Bobby Jones and the Key to the City

Bobby Jones first played St Andrews in the 1921 Open Championship. It did not go well. On the 11th hole in the third round, he hit his ball into a bunker, took four unsuccessful swings to escape, lost his temper, and tore up his scorecard -- disqualifying himself. He was nineteen years old and had not yet learned the patience the Old Course demands. Six years later, he returned and won the Open, becoming the first amateur to win back-to-back Open Championships, finishing six strokes clear of the field. In 1930, he won the British Amateur at St Andrews, beating Roger Wethered 7 and 6 in the final, on his way to completing the Grand Slam -- all four major championships in a single year, a feat never repeated. Jones fell in love with the course that had once humiliated him. In 1958, the town awarded him the Freedom of the City, only the second American so honoured after Benjamin Franklin in 1759. His acceptance speech has become one of golf's most quoted passages: 'I could take out of my life everything but my experiences here in St Andrews and I would still have had a rich and full life.'

One Hundred and Twelve Bunkers

ESPN once observed that no other golf course has as many famous landmarks as St Andrews, and the observation is precise. The Old Course's 112 bunkers are not mere hazards -- they are named, storied, and in some cases notorious. The Road Hole Bunker on the 17th, a deep pot guarding the green, has been called the most feared hazard in golf. The Swilcan Burn crosses the 1st and 18th fairways, a modest watercourse that has swallowed more golf balls than any stream in history. The Swilcan Bridge, a small stone footbridge at least 700 years old, was originally built to help shepherds move livestock across the burn. It is now the most photographed structure in golf, the spot where retiring champions traditionally pause for a final wave. The Beardies on the 14th are four small bunkers said to be difficult to mow, hence the name. The Admiral's Bunker on the 11th reportedly got its name from an admiral who fell into it while distracted by a young woman. Each bunker carries its own history, its own casualties, its own small mythology.

Common Ground

The Old Course is closed on Sundays. Not for religious observance -- though that was once the reason -- but to let the course rest. Dog walkers, families, and joggers reclaim the fairways, a weekly reminder that the Old Course is not a private club's manicured preserve but common land held in trust under an act of Parliament. In 1552, Archbishop John Hamilton confirmed the townspeople's right to play on the links, and that right has never been revoked. The R&A clubhouse sits adjacent to the first tee, but The Royal and Ancient is only one of several clubs with playing privileges.
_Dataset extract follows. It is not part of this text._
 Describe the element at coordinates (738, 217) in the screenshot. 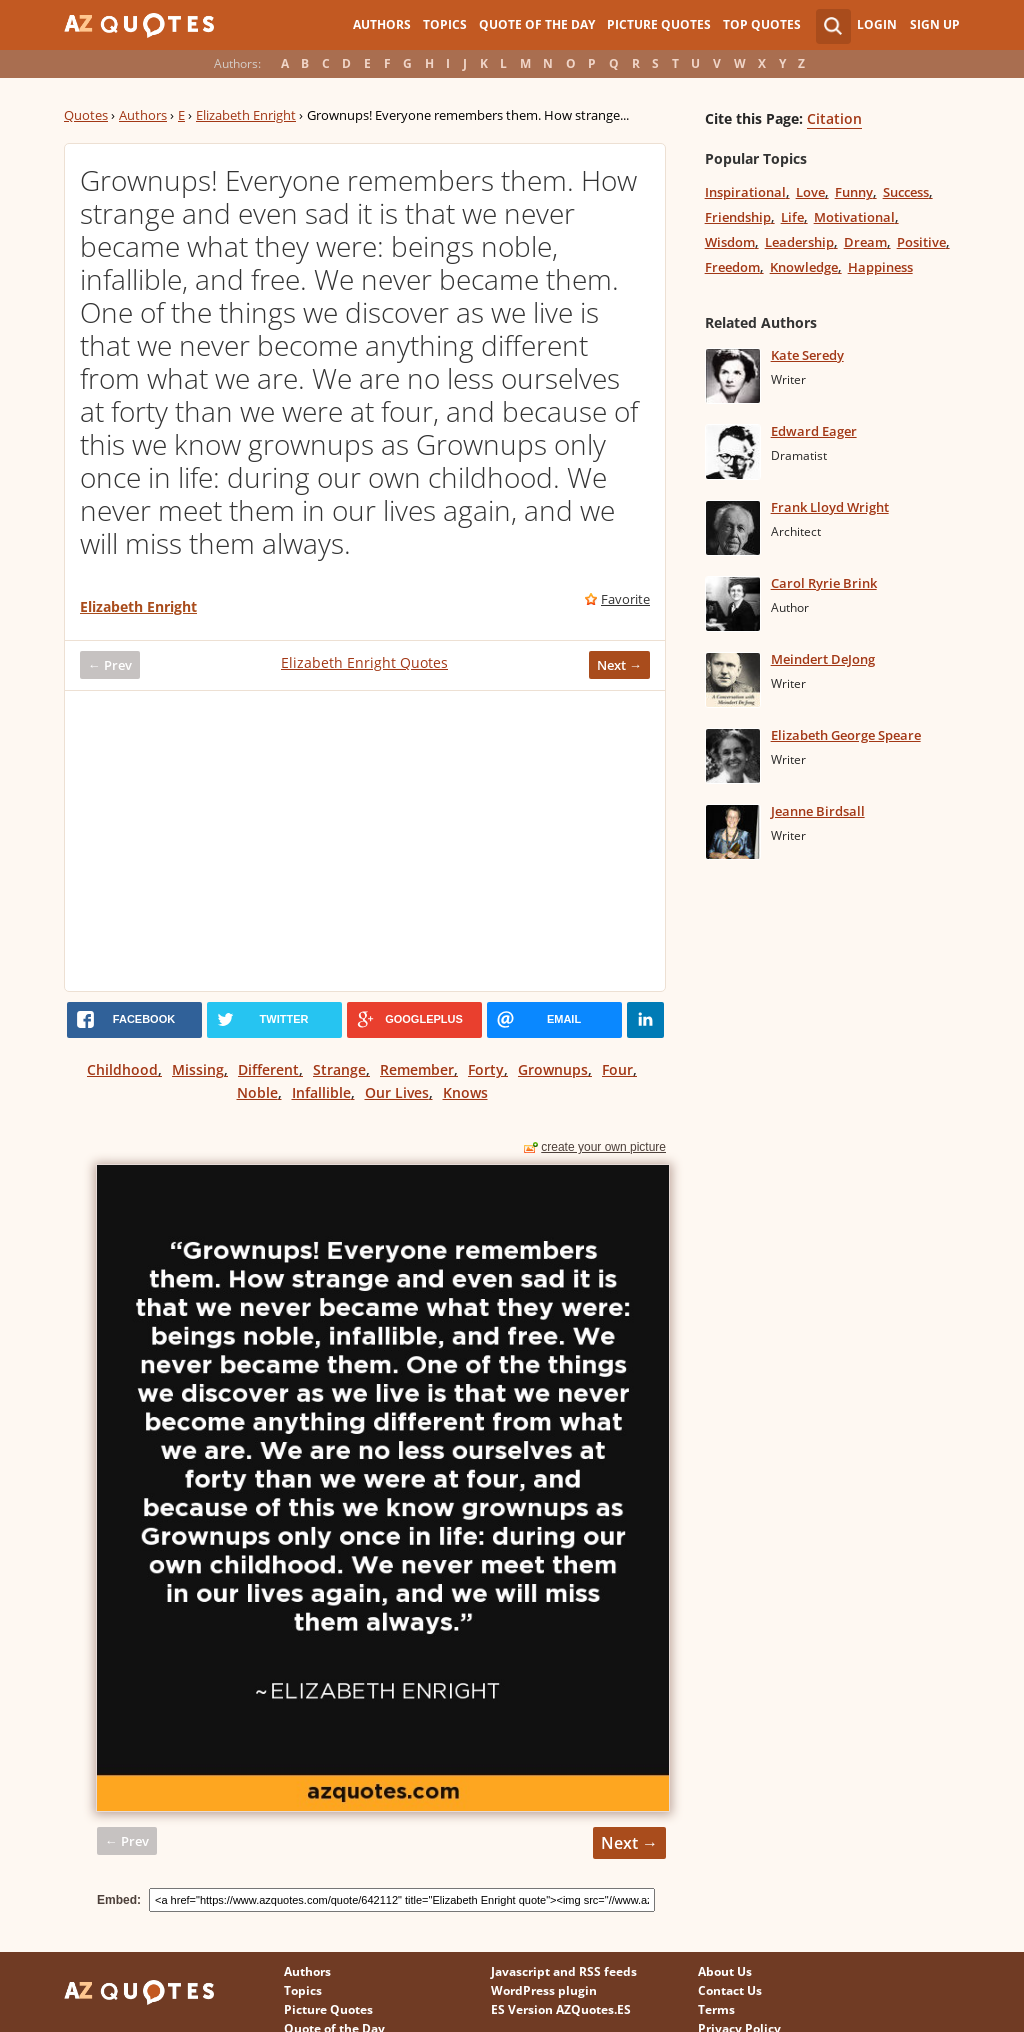 I see `Friendship` at that location.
The general public can book tee times through a daily ballot -- a system that ensures St Andrews remains, as it has been since the fifteenth century, a course where anyone can play. The Open Championship has been held here thirty times since 1873, more than at any other venue, and currently returns every five years. But the Old Course's deepest claim is not as a championship venue. It is as the place where golf became golf -- where the number of holes was standardised, where the rules were codified, and where the game's essential character as a contest between player and landscape was first established on the windswept links of Fife.

From the Air

The Old Course at St Andrews is at approximately 56.35N, 2.82W, stretching along the coast of St Andrews Bay in northeast Fife. The links are clearly visible from the air as a distinctive coastal strip of green. The R&A clubhouse and the town of St Andrews are adjacent. Dundee Airport (EGPN) is approximately 10 nm west. Leuchars Station airfield is approximately 5 nm northwest. Best viewed at 1,500-2,500 ft AGL. The coastline and St Andrews Bay provide clear navigational context.